━━━ Available data ━━━

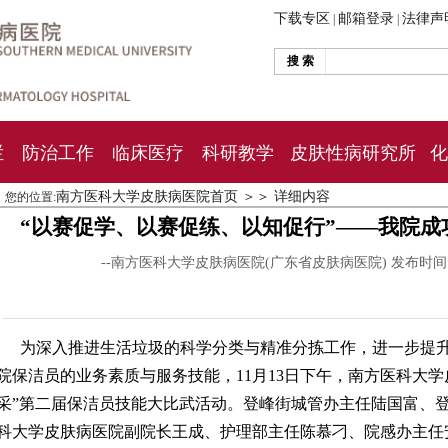
下载专区
邮箱登录
法律声
|
|
搜 索
栏
防治工作
临床医疗
科研教学
皮肤性病研究所
化
南方医科大学皮肤病医院首页
＞＞
详细内容
您的位置:
“以赛促学、以赛促练、以知促行”——我院
--南方医科大学皮肤病医院(广东省皮肤病医院) 发布时
为深入推进生活垃圾的科学分类与精准分拣工作，进一步提
院保洁员的业务素质与服务技能，11月13日下午，南方医科大学
采”第二届保洁员技能大比武活动。登峰街城管办主任陆国富、
科大学皮肤病医院
副院长王成、
护理部主任陈慕刁、院感办主任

━━━

→ Task to complete: A faithful copy of all the data above is required, printed exactly and with no pictures.

→ Your response:
下载专区
邮箱登录
法律声
|
|
搜 索
栏
防治工作
临床医疗
科研教学
皮肤性病研究所
化
南方医科大学皮肤病医院首页
＞＞
详细内容
您的位置:
“以赛促学、以赛促练、以知促行”——我院
--南方医科大学皮肤病医院(广东省皮肤病医院) 发布时
为深入推进生活垃圾的科学分类与精准分拣工作，进一步提
院保洁员的业务素质与服务技能，11月13日下午，南方医科大学
采”第二届保洁员技能大比武活动。登峰街城管办主任陆国富、
科大学皮肤病医院
副院长王成、
护理部主任陈慕刁、院感办主任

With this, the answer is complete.